Brownlee Reservoir covers 11,000 acres amid part of the 50 miles of Snake River. Fishing opportunities are plentiful where the waters hug the Idaho-Oregon state boundary lines. Brownlee Reservoir is one of the prime warm-water fishing areas of the Pacific Northwest. Anglers frequent this fishing destination seeking to bag the abundant smallmouth bass, crappie, trout, sunfish, and channel catfish. You’ll find other fish species here as well, which enhances the fishing experience. The reservoir covers an expanse from the Brownlee Dan to Oregon and Farewell Bend State Park, which is south of Huntington.
Black and white crappie are abundant in Brownlee. In late spring and early summer, they move to shallow water to spawn and are easy to catch, especially in early mornings and evenings. Before or after spawning season, look for them in deeper water (about 30 feet). Crappies like to congregate in the coves and arms; the Powder River Arm is a notable spot, as well as Brownlee Creek’s Idaho entrance and Burnt River’s Oregon entrance.

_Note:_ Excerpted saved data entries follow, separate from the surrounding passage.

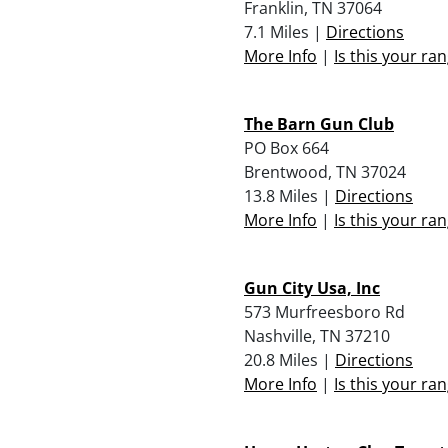
Franklin, TN 37064
7.1 Miles |
Directions
More Info
|
Is this your ra
The Barn Gun Club
PO Box 664
Brentwood, TN 37024
13.8 Miles |
Directions
More Info
|
Is this your ra
Gun City Usa, Inc
573 Murfreesboro Rd
Nashville, TN 37210
20.8 Miles |
Directions
More Info
|
Is this your ra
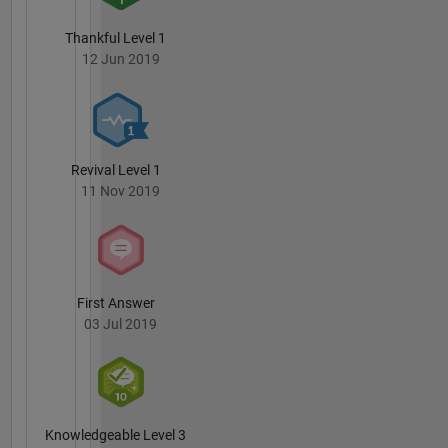
Thankful Level 1
12 Jun 2019
Revival Level 1
11 Nov 2019
First Answer
03 Jul 2019
Knowledgeable Level 3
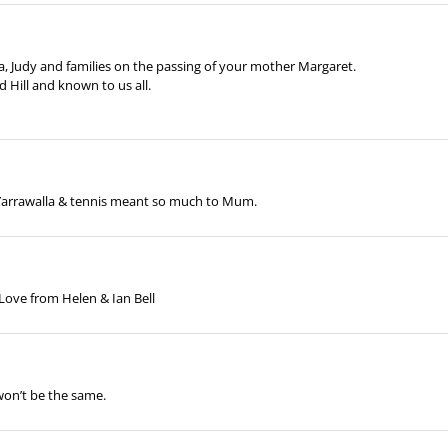
 Judy and families on the passing of your mother Margaret.
 Hill and known to us all.
 Yarrawalla & tennis meant so much to Mum.
, Love from Helen & Ian Bell
on’t be the same.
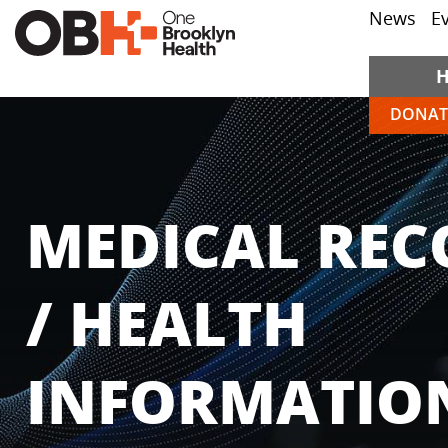
News
E
DONAT
MEDICAL REC
/ HEALTH
INFORMATIO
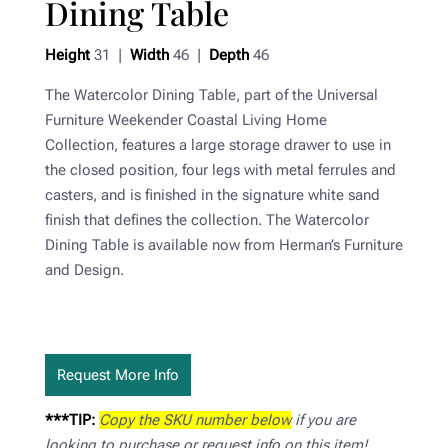
Dining Table
Height
31 |
Width
46 |
Depth
46
The Watercolor Dining Table, part of the Universal
Furniture Weekender Coastal Living Home
Collection, features a large storage drawer to use in
the closed position, four legs with metal ferrules and
casters, and is finished in the signature white sand
finish that defines the collection. The Watercolor
Dining Table is available now from Herman’s Furniture
and Design.
Request More Info
***TIP:
Copy the SKU number below
if you are
looking to purchase or request info on this item!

During spawning season, use a crappie jig (about eight feet below the bobber) with a long leader beneath a float; or try it without the float when jigging in deeper water. Using lighter colored jigs usually works well at Brownlee, with jig head weights of 1/32 or 1/16 ounce. Bait with Berkley Crappie Nibble or natural bait like worms or grubs. Lures that mimic minnow-sized fish are also effective for catching crappie. Use a light or ultralight rod and reel and 2- or 4-pound test line.

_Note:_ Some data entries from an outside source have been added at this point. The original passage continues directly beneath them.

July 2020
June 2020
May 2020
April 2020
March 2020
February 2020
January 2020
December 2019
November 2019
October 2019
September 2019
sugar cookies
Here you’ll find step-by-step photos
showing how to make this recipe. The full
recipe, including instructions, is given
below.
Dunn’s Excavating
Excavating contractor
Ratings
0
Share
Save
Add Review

Smallmouth bass are most aggressive and available in their late May/early June spawning season. Find their nests in 2-6 feet of water. In summer and early fall, try fishing from 10 to 20 feet depths. Smallmouths will congregate in the same areas as crappie, but they are also found in the main reservoir. Try the shoreline between Morgan and Conner Creeks and look for rock-covered points and rocky drop-offs. Smallmouths aren’t picky eaters, but they do respond well to lures that look like small fish, soft plastic swimbaits, grubs and worms, crankbaits, and spinners. If the smallmouths are in their spawning season, try curly-tailed bass grubs or crappie jigs toward the bank, and work the lure along the bottom near nests to trigger an aggressive reaction.

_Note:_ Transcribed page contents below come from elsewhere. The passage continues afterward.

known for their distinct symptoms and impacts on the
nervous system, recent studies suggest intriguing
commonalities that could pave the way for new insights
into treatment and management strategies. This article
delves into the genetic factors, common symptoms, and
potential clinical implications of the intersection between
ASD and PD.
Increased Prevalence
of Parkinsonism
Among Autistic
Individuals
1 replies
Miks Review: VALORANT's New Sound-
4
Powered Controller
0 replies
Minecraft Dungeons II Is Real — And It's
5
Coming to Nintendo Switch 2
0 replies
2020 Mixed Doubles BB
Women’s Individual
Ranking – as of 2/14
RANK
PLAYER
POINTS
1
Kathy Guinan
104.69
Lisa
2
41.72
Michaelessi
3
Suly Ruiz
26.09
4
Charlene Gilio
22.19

Channel catfish can exceed 20 pounds at Brownlee. Fish for catfish from spring through fall, with the best season in late May and early June. Catfish are most active in low-light conditions. Catfish are plentiful at the upper third of the reservoir; try Farewell Bend and Steck Park. In coves and arms, catfish hold to shallows and weeds, so bank fishers will have good luck. Channel catfish love worms and nightcrawlers, prawns, shrimp and cut bait on bait holder or circle hooks. In shallow water, try fishing a bait on the bottom beneath a float. Catfish require a heavier tackle and line in the 10- to 12-pound range. Of special note: in late July and early August, Mormon Crickets hatch, bringing hungry catfish right to the surface. If you can catch some of these crickets for bait, the catfish will come right to you.
Brownlee has many other fish. Find largemouth bass in soft bottom areas, and follow smallmouth lure recommendations. For yellow perch, use smaller hooks, or baited jigs, fishing close to the bottom. For sunfish, use bait under a bobber, or a fly rod with a sinking fly or surface popper. Bullhead and flathead catfish may be found upriver in the Snake River. For rainbow trout, fish the mouths of cooler tributaries and cool, deep waters.